第54章 【お正月夢】初春に咲きそろう
「叶さん、大丈夫ですか?」
「も、もうちょっと待ってー!」
「…今日都合が悪ければまた今度でもいいんですけど…」
「もうちょっとだけですから…!待っててー!」
かれこれ、少しばかり長い時間が経過しようとしていた。
宗次郎としては。特に急かしたり意地悪で言ったりしているわけではないのだが、彼女──叶には何やら手掛けていることがあったようで。
それならば一緒に初詣に行くのは今日ではなくとも、またゆっくりと時間が取れる日でも良いと宗次郎は思ったのであるが。
帰ってくるのは“待ってて”という言葉であった。
(無理やり誘ってしまったかなぁ…)
三回目だろうか。再度訪ねた彼女の部屋の前にたむろし続けているのも如何なものかと思い、また一度、自室へと戻ろうかと身体を翻したのであるが。
「──宗次郎!お待たせしましたー!」
「…あらら。」
高らかな声が響いたかと思うとばたばたばた、と慌ただしい物音がする。
転ぶんじゃないか、彼女のそそっかしさを思い返し自ずとそう危惧して、扉の向こう側に想いを馳せる。

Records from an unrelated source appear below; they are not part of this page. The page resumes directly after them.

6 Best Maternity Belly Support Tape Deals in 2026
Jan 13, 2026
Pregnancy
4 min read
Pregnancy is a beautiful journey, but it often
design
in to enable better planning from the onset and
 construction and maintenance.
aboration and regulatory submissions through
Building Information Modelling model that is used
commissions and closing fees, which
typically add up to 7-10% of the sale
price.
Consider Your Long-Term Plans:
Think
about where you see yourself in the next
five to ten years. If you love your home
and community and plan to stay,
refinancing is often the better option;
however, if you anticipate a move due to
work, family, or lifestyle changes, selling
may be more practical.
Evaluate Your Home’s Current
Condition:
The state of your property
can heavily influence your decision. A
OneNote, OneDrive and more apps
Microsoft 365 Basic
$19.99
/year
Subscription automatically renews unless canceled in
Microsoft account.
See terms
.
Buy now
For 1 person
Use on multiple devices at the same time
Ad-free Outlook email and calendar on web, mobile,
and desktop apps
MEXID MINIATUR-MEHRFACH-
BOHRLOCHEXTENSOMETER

そうしながら叶が部屋から出て来るのを待っていたけれど。
「…ね、宗次郎!」
「なんです?」
「ちょっと部屋に入ってきてくれない?」
「?」
なんだろう、と思いはしたけれどそれ以上は深くは考えずに、叶に誘われるがままに扉を開いて中へと足を踏み入れる。
そこで目にした彼女の姿に宗次郎は思わず息を止めた。
「……」
「…ちょっと頑張ってみたんだけど、変かな…?」
「…変じゃないです。」
「そお!?よかった!」
ほっとしたように笑いかけ、彼女は満面の笑みを宗次郎に向けた。
金銀の絹糸の刺繍が施された、彩り豊かな着物に立派な帯締め。豪華な振袖に身を包み、髪もきちんと結い上げ。丁寧にお化粧もし、可愛らしい色の紅を差して──なんだか、花のような良い香りも漂う気がする。

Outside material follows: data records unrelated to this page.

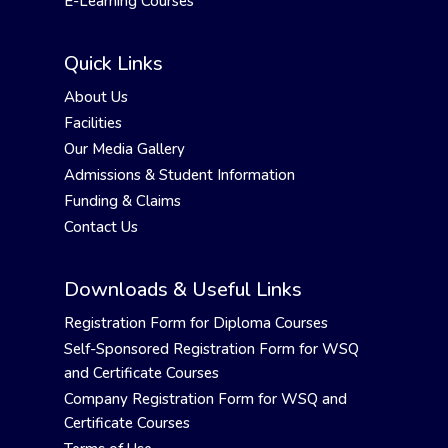
E-Learning Courses
Quick Links
About Us
Facilities
Our Media Gallery
Admissions & Student Information
Funding & Claims
Contact Us
Downloads & Useful Links
Registration Form for Diploma Courses
Self-Sponsored Registration Form for WSQ
and Certificate Courses
Company Registration Form for WSQ and
Certificate Courses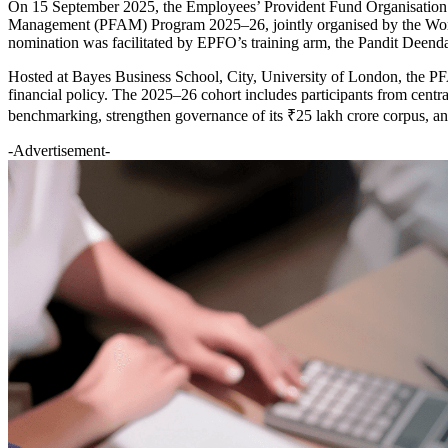
On 15 September 2025, the Employees’ Provident Fund Organisation 
Management (PFAM) Program 2025–26, jointly organised by the World Ba
nomination was facilitated by EPFO’s training arm, the Pandit De
Hosted at Bayes Business School, City, University of London, the PFA
financial policy. The 2025–26 cohort includes participants from cent
benchmarking, strengthen governance of its ₹25 lakh crore corpus, and
-Advertisement-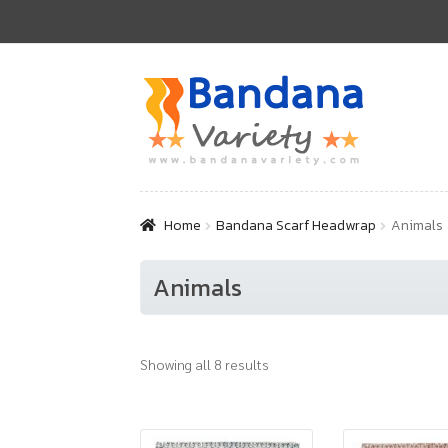
Skip
Skip
to
to
navigation
content
Home
Bandana Scarf Headwrap
Animals
Animals
Showing all 8 results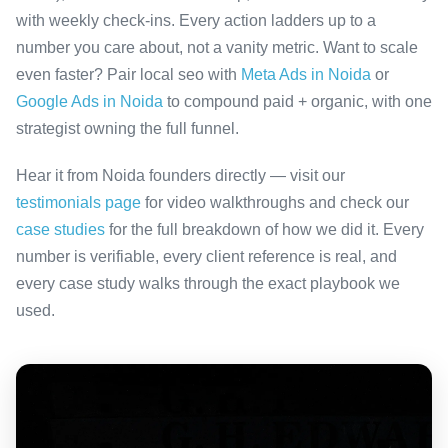
with weekly check-ins. Every action ladders up to a
number you care about, not a vanity metric. Want to scale
even faster? Pair local seo with
Meta Ads in Noida
or
Google Ads in Noida
to compound paid + organic, with one
strategist owning the full funnel.
Hear it from Noida founders directly — visit our
testimonials page
for video walkthroughs and check our
case studies
for the full breakdown of how we did it. Every
number is verifiable, every client reference is real, and
every case study walks through the exact playbook we
used.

綺麗に着飾った叶は改めて、照れたような笑みを宗次郎に向けた。
「せっかくの…宗次郎とのお出掛けだから…」
「…そっか、それで支度をしてたんですね。」
「う、うん//」
落ち着かない様子で叶はちらちらと宗次郎を見つめる。
「…可愛くなれてるかな…?」
その仕草に思わず宗次郎の胸は高鳴る。